Bereaved parents in Northumberland 'open up conversation' around baby loss through sand art

A couple from Northumberland who lost their baby son halfway through pregnancy have held an event on Alnmouth beach to help "open up a conversation" about baby loss.

Rebecca and Neil Charlton lost baby Jasper during the Covid 19 lockdown. Rebecca told ITV News Tyne Tees that it had a profound impact on them as parents.

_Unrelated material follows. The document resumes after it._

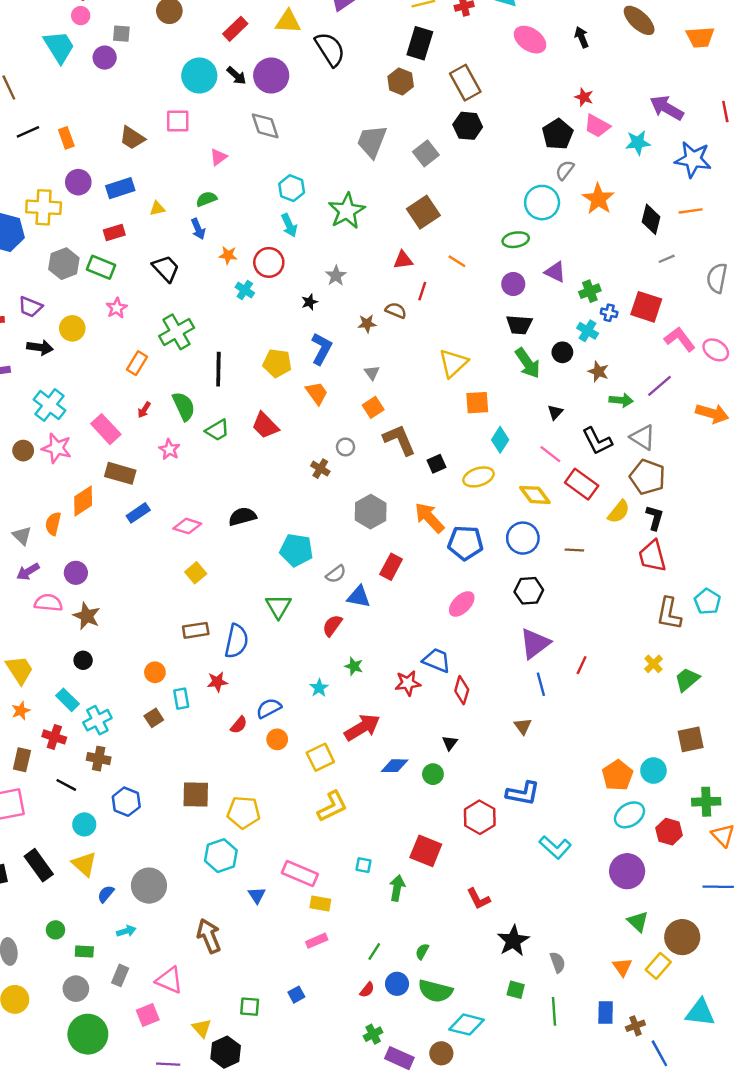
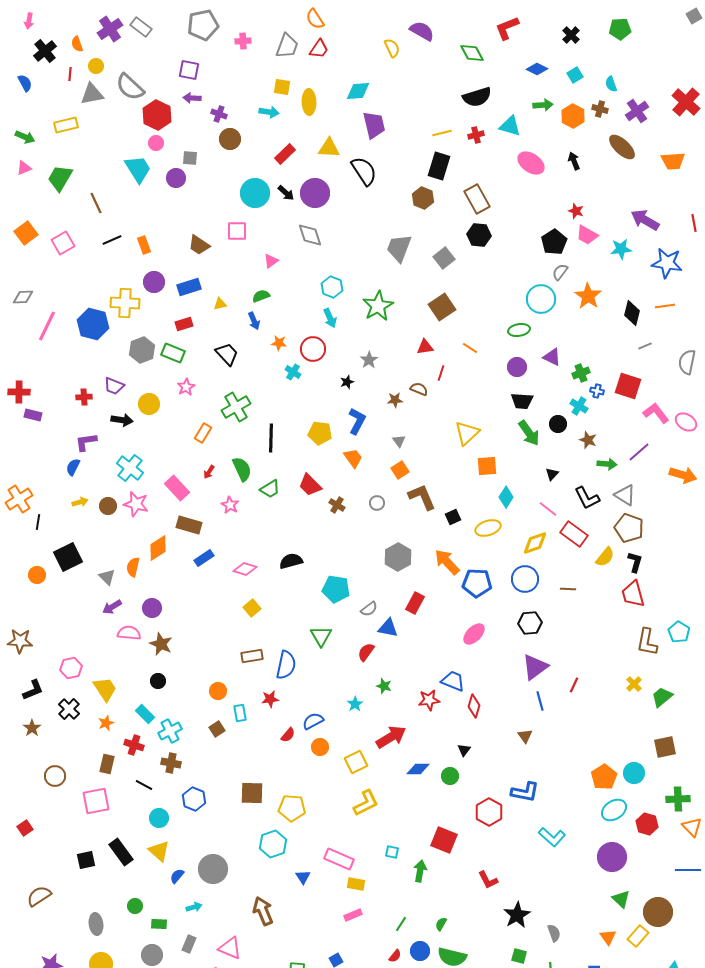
brown cross: (320, 469) -> (337, 505), moved
yellow diamond: (535, 495) -> (535, 543), turned -72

She said: "When holding your baby in your arms and then having to walk away from the hospital, was the most horrendous moment. We had a funeral for him and then again walking away from him there was just something that no parent should ever, ever have to do."

Names of babies drawn in the sand Credit: ITV News

Husband Neil said bringing bereaved parents together to create a large sand art piece was a good way to open up the conversation about baby loss and raise awareness of the issue.

He said: "Where we can actually promote that dialogue and have people share their stories, celebrate their children that are alive or that they’ve lost and the impact that they’ve had, it’s absolutely fantastic."

Supported by sand artist Claire Eason, the group of parents were able to draw an image of a mother in the sand, using rakes.

Ms Eason said: "This figure has empty arms to represent a baby death. There are ripples of love and grief that flow from the heart, through the arms, they encircle the figure and then they come back to the figure and that represents the never ending nature of love and grief."

Event supported by baby loss charity, 4Louis Credit: ITV News

The event was held in conjunction with the Sunderland based charity, 4Louis. The charity, set up by a woman who lost her own child, supports anyone affected by miscarriage, stillbirth and the death of a baby or child.

Amber Langley, from the charity, said: "I personally lost my son almost two years ago. People would maybe cross the street.

"They would avoid you in the supermarket, because they genuinely didn’t know what to say.

"All we’d say is still approach your friend, your family member and give them a cuddle and just say ‘we don’t know what to say, but we’re here for you’."